The runway at Georgetown Wideawake Airport on Ascencion Island will be repaired by 2022 allowing AirTanker-operated A330-200 flights to return, Fluor, the company which won the contract, said in a statement. The USD170 million-dollar deal to upgrade the 3,054 x 46-meter asphalt runway 13/31 was awarded to the engineering and construction firm by the United States Air Force Installation Contracting Agency.

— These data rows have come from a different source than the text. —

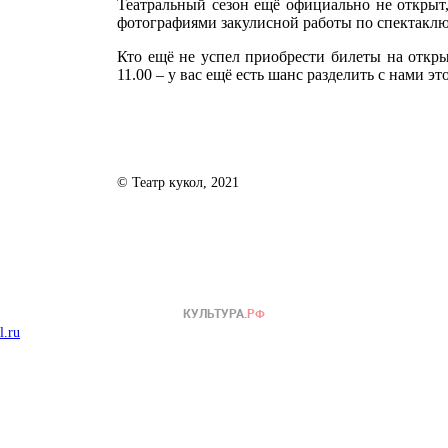
Театральный сезон ещё официально не открыт,
фотографиями закулисной работы по спектаклю
Кто ещё не успел приобрести билеты на открыт
11.00 – у вас ещё есть шанс разделить с нами э
© Театр кукол, 2021
l.ru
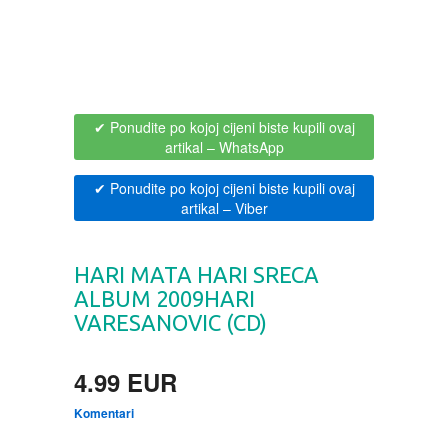
BOJANKE ZA ODRASLE
PAVLODERM
CIKLIT
PAVLOVICA KREMA
✔ Ponudite po kojoj cijeni biste kupili ovaj
DRAMA
100% PRIRODNO
artikal
– WhatsApp
✔ Ponudite po kojoj cijeni biste kupili ovaj
DRUSTVENA IGRA
artikal
– Viber
DUH I TELO
HARI MATA HARI SRECA
ALBUM 2009HARI
EDUKATIVNI
VARESANOVIC (CD)
EROTSKI
4.99 EUR
ESEJISTIKA
Komentari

The work is scheduled to be completed in 28 months, following a February 2020 start.

The task order was awarded under the Air Force Contract Augmentation Program IV (AFCAP IV), a position Fluor has held since 2015. Established by the US Air Force to fulfil the Department of Defense's global mission during contingency events, AFCAP provides the Air Force and other government agencies with additional capabilities to rapidly support the logistic requirements of its deployed forces using civilian contractors.

"We are honoured to be selected to support the Air Force and to be a part of its global mission," said Tom D'Agostino, President of Fluor's Government Group. "Ascension Auxiliary Airfield is in a strategic location, and the runway is the lifeline to the island. Fluor excels at projects like this where it delivers timely and cost-effective solutions in some of the most remote and difficult locations in the world."

Ascension Island is an isolated volcanic island south of the equator in the South Atlantic Ocean. It is part of the British Overseas Territory of St. Helena, Ascension and Tristan da Cunha under the sovereignty of the British Crown.

Since April 2017, the island's 800 residents have not had access to direct flights to the UK, due to potholes on the runway at Wideawake Airfield. AirTanker connected the island 4x weekly from Brize Norton Air Force Base, bringing not just soldiers destined for the Falkland Islands, but also tourists and freight.

To leave Ascension by air, locals and tourists depend on a once a month E190 connection by South African Airlink to Johannesburg O.R. Tambo, which operates via St. Helena and Walvis Bay in Namibia, according to the ch-aviation schedules module.